▶ **Task inputs**
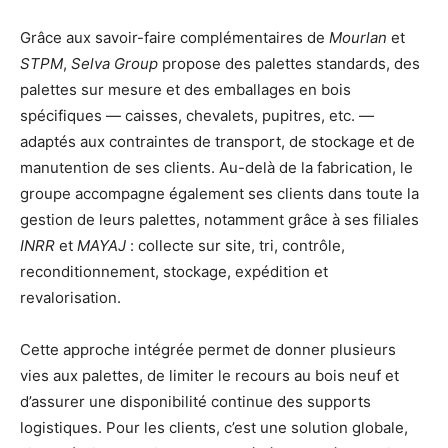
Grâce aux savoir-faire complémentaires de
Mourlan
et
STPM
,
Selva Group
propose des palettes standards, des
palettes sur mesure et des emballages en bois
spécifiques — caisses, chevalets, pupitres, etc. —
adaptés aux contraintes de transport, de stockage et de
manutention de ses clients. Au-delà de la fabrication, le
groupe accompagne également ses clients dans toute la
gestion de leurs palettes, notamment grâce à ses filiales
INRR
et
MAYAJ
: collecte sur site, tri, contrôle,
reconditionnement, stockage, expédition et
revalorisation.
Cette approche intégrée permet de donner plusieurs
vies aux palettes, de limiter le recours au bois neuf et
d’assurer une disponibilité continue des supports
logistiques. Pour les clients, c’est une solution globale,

==

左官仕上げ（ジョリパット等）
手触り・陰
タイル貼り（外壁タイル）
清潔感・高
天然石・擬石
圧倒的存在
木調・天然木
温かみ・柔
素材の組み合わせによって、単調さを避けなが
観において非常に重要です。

...

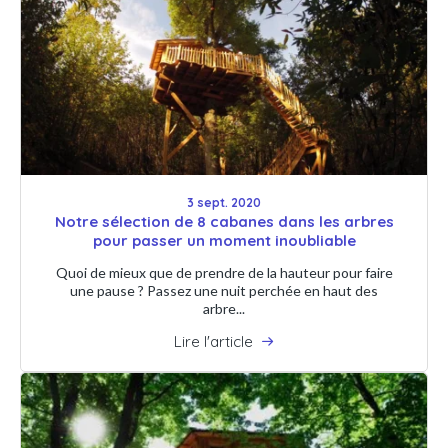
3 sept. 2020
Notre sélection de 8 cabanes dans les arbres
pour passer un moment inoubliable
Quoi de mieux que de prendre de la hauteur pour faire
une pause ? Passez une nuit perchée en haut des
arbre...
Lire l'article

▶ **Problem description**
Taking the entries above, write out exactly each line from the one holding "palettes sur mesure et des emballages en bois" to the one holding "Cette approche intégrée", both included, and stop there.

▶ **Exercise answer**
palettes sur mesure et des emballages en bois
spécifiques — caisses, chevalets, pupitres, etc. —
adaptés aux contraintes de transport, de stockage et de
manutention de ses clients. Au-delà de la fabrication, le
groupe accompagne également ses clients dans toute la
gestion de leurs palettes, notamment grâce à ses filiales
INRR
et
MAYAJ
: collecte sur site, tri, contrôle,
reconditionnement, stockage, expédition et
revalorisation.
Cette approche intégrée permet de donner plusieurs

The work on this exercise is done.